Are there alternatives to consider before taking equity release?

Are There Alternatives To Consider Before Taking Equity Release?

Equity release schemes should not be taken lightly and it’s important that all alternative forms of lending and possible solutions explored which could save the estate a substantial amount of money at the end of the day. Although equity release is not the product of last resort some people say, there maybe better alternatives which could be more suitable given your position at the time.

As an equity release advisory service, Interest Only Lifetime Mortgage has a concise 8-point guide as to the equity release alternatives:-

1. Apply for any state benefits – this could help increase income by claiming any benefits that you may qualify that you may not have known were available. This could be such common benefits such as pension or savings credit, council tax reduction or even disability benefits.

2. Downsizing to smaller house – by moving to a property of lower in value than the one currently inhabited, it would raise additional cash to the tune of the difference between the two house values. This could solve any financial difficulties, however bear in mind moving costs such as estate agent fees, solicitors & stamp duty would be incurred.

3. Use any available investments – before taking a release of equity, your adviser would conduct a questionnaire to assess you financial status. If there was significant savings or investments in place it would be the advisers duty to suggest these be used before releasing equity. By delaying the start of equity release for  few years by using savings instead would save many £1,000’s in the long run.

4. Asking family for financial assistance – as the children are likely to be the beneficiaries, it would be in there interests to inhibit equity release plans if they are concerned by what inheritance they will get. Therefore, if they raised the money instead it would stave off the need. Additionally, children could assist in paying off the interest off the scheme to halt the increase in the future balance.

5. Obtain a grant for home improvements – dependent upon your level of income, you may be able to claim for financial assistance with things such as lift or cavity wall insulation. So before paying, always check with the local authority if incomes are low and help may be at hand.

6. Reduction in expenditures – if insufficient income is the issue, and equity release is being looked upon to solve any shortfall, then existing expenditures should be analysed. By making cut backs in expenditures such as shopping round for cheaper utilities, reviewing house & car insurance or even shopping habits can go towards bridging the shortfall that exists.

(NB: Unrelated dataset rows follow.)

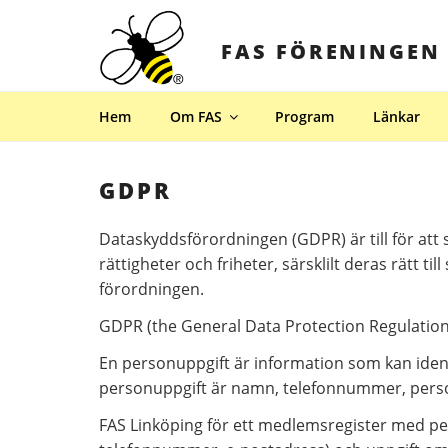
Hoppa
till
FAS FÖRENINGEN
innehåll
Hem
Om FAS
Program
Länkar
GDPR
Dataskyddsförordningen (GDPR) är till för at
rättigheter och friheter, särsklilt deras rätt ti
förordningen.
GDPR (the General Data Protection Regulation
En personuppgift är information som kan identi
personuppgift är namn, telefonnummer, per
FAS Linköping för ett medlemsregister med p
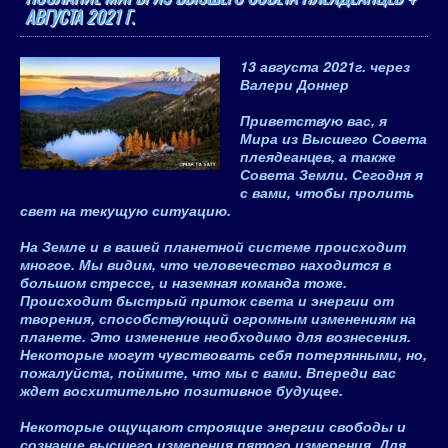
АВГУСТА 2021 Г.
13 августа 2021
г.
через
Валери Доннер
Приветствую вас, я
Мира из Высшего Совета
плеядеанцев, а также
Совета Земли. Сегодня я
с вами, чтобы пролить
свет на текущую ситуацию.
На Земле и в вашей планетной системе происходит
многое. Мы видим, что человечество находится в
большом стрессе, и наземная команда тоже.
Происходит быстрый приток света и энергии от
творения, способствующий огромным изменениям на
планете
. Это изменение необходимо для вознесения.
Некоторые могут чувствовать себя потерянными, но,
пожалуйста, поймите, что мы с вами. Впереди вас
ждет восхитительно позитивное будущее.
Некоторые ощущают строящие энергии свободы и
сознание высшего измерения пятого измерения. Для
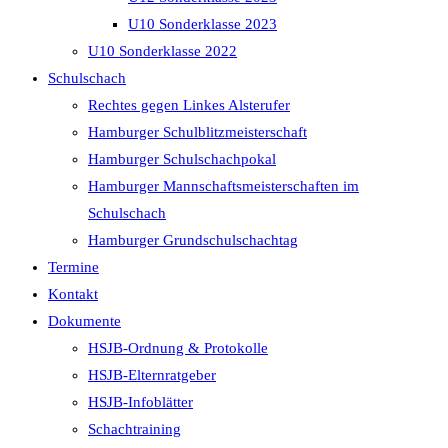
U10 Sonderklasse 2023
U10 Sonderklasse 2022
Schulschach
Rechtes gegen Linkes Alsterufer
Hamburger Schulblitzmeisterschaft
Hamburger Schulschachpokal
Hamburger Mannschaftsmeisterschaften im
Schulschach
Hamburger Grundschulschachtag
Termine
Kontakt
Dokumente
HSJB-Ordnung & Protokolle
HSJB-Elternratgeber
HSJB-Infoblätter
Schachtraining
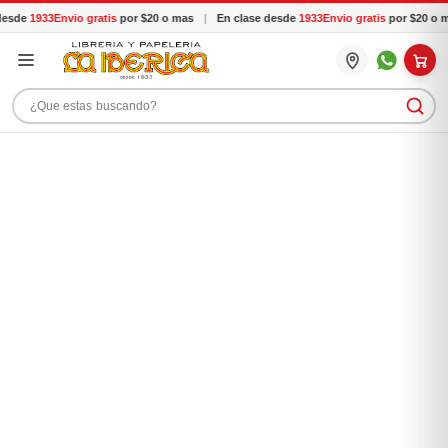
desde
1933
Envio gratis
por $20 o mas
|
En clase desde
1933
Envio gratis
por $20 o 
Buscar productos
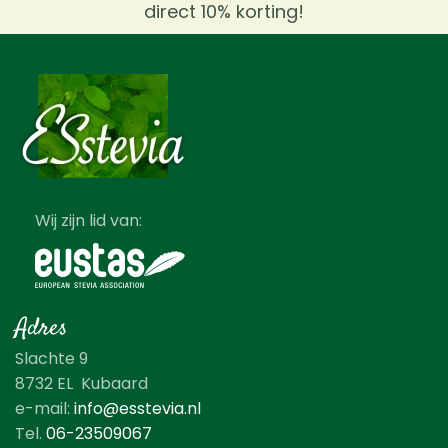
direct 10% korting!
Wij zijn lid van:
Adres
Slachte 9
8732 EL Kubaard
e-mail:
info@esstevia.nl
Tel.
06-23509067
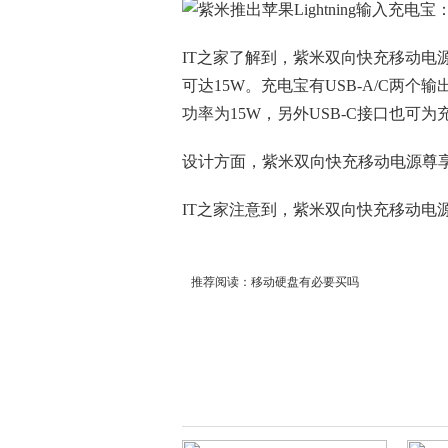
IT之家了解到，紫米双向快充移动电源尊
可达15W。充电宝有USB-A/C两个输
功率为15W，另外USB-C接口也可
设计方面，紫米双向快充移动电源尊享
IT之家注意到，紫米双向快充移动电
推荐阅读：
移动硬盘有必要买吗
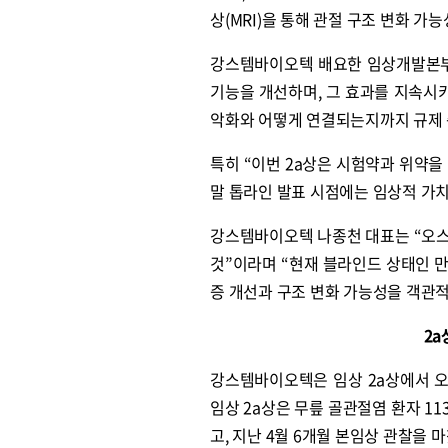
상(MRI)을 통해 관절 구조 변화 가
강스템바이오텍 배요한 임상개발본부
기능을 개선하며, 그 효과를 지속시
악화와 어떻게 연결되는지까지 규제 
특히 “이번 2a상은 시험약과 위약을
말 톱라인 발표 시점에는 임상적 가치
강스템바이오텍 나종천 대표는 “오스
것”이라며 “현재 블라인드 상태인 만
증 개선과 구조 변화 가능성을 객관
2a
강스템바이오텍은 임상 2a상에서 오
임상 2a상은 무릎 골관절염 환자 1
고, 지난 4월 6개월 본임상 관찰을 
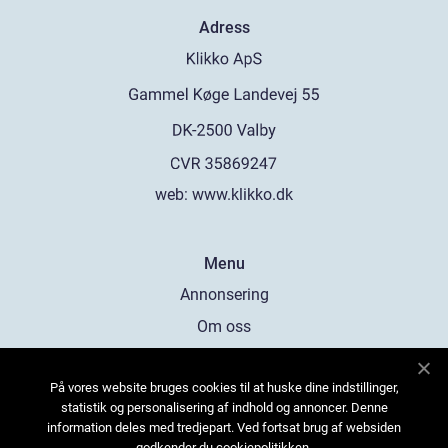
Adress
web:
www.klikko.dk
Menu
Annonsering
Om oss
Cookies
På vores website bruges cookies til at huske dine indstillinger,
Kontakta oss
statistik og personalisering af indhold og annoncer. Denne
Sitemap
information deles med tredjepart. Ved fortsat brug af websiden
godkender du cookiepolitikken.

7. Take in a lodger – the governments rent a room scheme can help provide an extra income if let out. Even if not applied for, having a tenant in the house could bring additional funds which could potentially solve any financial shortfall.

8. Consider other types of finance – dependent on disposable income and age, certain financial institutions could still offer standard personal loans, credit cards, HP or even a remortgage.  These will incur additional monthly expenses & due to age may only be available over the short term. If they are an option ensure they will be affordable for the whole term and not just the present, such as retirement where income will fall accordingly.